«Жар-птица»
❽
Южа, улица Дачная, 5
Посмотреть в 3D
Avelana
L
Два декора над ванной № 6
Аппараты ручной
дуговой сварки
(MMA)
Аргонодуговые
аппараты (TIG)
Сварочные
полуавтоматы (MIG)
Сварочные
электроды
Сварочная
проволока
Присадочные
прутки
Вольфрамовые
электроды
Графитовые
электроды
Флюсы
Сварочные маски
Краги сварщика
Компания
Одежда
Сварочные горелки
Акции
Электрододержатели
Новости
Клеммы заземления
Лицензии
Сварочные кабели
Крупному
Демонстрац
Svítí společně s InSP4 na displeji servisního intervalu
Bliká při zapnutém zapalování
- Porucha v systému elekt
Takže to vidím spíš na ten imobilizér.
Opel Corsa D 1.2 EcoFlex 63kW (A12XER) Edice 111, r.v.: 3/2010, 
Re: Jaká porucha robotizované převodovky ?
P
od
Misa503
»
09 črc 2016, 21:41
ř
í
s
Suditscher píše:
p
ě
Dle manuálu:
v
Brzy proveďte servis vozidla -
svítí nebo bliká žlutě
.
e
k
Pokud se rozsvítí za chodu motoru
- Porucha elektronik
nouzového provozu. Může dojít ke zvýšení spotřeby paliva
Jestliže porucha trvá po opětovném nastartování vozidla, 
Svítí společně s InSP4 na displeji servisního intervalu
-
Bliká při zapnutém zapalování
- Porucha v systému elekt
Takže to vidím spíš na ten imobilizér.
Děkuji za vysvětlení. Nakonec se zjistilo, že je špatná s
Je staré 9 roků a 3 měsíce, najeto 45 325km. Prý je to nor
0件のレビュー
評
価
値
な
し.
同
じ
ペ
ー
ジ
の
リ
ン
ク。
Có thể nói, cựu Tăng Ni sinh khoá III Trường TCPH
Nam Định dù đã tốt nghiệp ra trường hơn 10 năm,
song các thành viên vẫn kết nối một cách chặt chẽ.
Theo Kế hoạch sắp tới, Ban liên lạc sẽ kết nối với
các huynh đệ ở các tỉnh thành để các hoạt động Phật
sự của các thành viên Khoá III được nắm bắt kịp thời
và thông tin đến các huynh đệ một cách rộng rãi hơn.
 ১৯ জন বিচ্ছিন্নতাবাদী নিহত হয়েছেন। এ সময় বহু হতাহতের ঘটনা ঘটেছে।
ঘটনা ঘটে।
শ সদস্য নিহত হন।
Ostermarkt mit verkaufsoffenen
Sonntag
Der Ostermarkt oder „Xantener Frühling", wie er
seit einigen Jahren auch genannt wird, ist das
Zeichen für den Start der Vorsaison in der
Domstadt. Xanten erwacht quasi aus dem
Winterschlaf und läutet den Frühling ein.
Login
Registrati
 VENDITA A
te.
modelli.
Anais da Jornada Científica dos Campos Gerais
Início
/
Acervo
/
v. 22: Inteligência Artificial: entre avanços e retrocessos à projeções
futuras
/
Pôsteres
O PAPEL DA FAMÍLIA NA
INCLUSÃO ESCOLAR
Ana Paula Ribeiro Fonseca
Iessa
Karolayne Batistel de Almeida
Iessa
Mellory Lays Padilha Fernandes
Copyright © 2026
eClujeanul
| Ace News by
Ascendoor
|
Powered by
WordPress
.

━━━━━━━━━━━━━━━━

What is being asked
Reproduce word for word the lines of the records above, beginning at the first and ending with the line where "seit einigen Jahren" appears, and nothing past it.

Task result
«Жар-птица»
❽
Южа, улица Дачная, 5
Посмотреть в 3D
Avelana
L
Два декора над ванной № 6
Аппараты ручной
дуговой сварки
(MMA)
Аргонодуговые
аппараты (TIG)
Сварочные
полуавтоматы (MIG)
Сварочные
электроды
Сварочная
проволока
Присадочные
прутки
Вольфрамовые
электроды
Графитовые
электроды
Флюсы
Сварочные маски
Краги сварщика
Компания
Одежда
Сварочные горелки
Акции
Электрододержатели
Новости
Клеммы заземления
Лицензии
Сварочные кабели
Крупному
Демонстрац
Svítí společně s InSP4 na displeji servisního intervalu
Bliká při zapnutém zapalování
- Porucha v systému elekt
Takže to vidím spíš na ten imobilizér.
Opel Corsa D 1.2 EcoFlex 63kW (A12XER) Edice 111, r.v.: 3/2010, 
Re: Jaká porucha robotizované převodovky ?
P
od
Misa503
»
09 črc 2016, 21:41
ř
í
s
Suditscher píše:
p
ě
Dle manuálu:
v
Brzy proveďte servis vozidla -
svítí nebo bliká žlutě
.
e
k
Pokud se rozsvítí za chodu motoru
- Porucha elektronik
nouzového provozu. Může dojít ke zvýšení spotřeby paliva
Jestliže porucha trvá po opětovném nastartování vozidla, 
Svítí společně s InSP4 na displeji servisního intervalu
-
Bliká při zapnutém zapalování
- Porucha v systému elekt
Takže to vidím spíš na ten imobilizér.
Děkuji za vysvětlení. Nakonec se zjistilo, že je špatná s
Je staré 9 roků a 3 měsíce, najeto 45 325km. Prý je to nor
0件のレビュー
評
価
値
な
し.
同
じ
ペ
ー
ジ
の
リ
ン
ク。
Có thể nói, cựu Tăng Ni sinh khoá III Trường TCPH
Nam Định dù đã tốt nghiệp ra trường hơn 10 năm,
song các thành viên vẫn kết nối một cách chặt chẽ.
Theo Kế hoạch sắp tới, Ban liên lạc sẽ kết nối với
các huynh đệ ở các tỉnh thành để các hoạt động Phật
sự của các thành viên Khoá III được nắm bắt kịp thời
và thông tin đến các huynh đệ một cách rộng rãi hơn.
 ১৯ জন বিচ্ছিন্নতাবাদী নিহত হয়েছেন। এ সময় বহু হতাহতের ঘটনা ঘটেছে।
ঘটনা ঘটে।
শ সদস্য নিহত হন।
Ostermarkt mit verkaufsoffenen
Sonntag
Der Ostermarkt oder „Xantener Frühling", wie er
seit einigen Jahren auch genannt wird, ist das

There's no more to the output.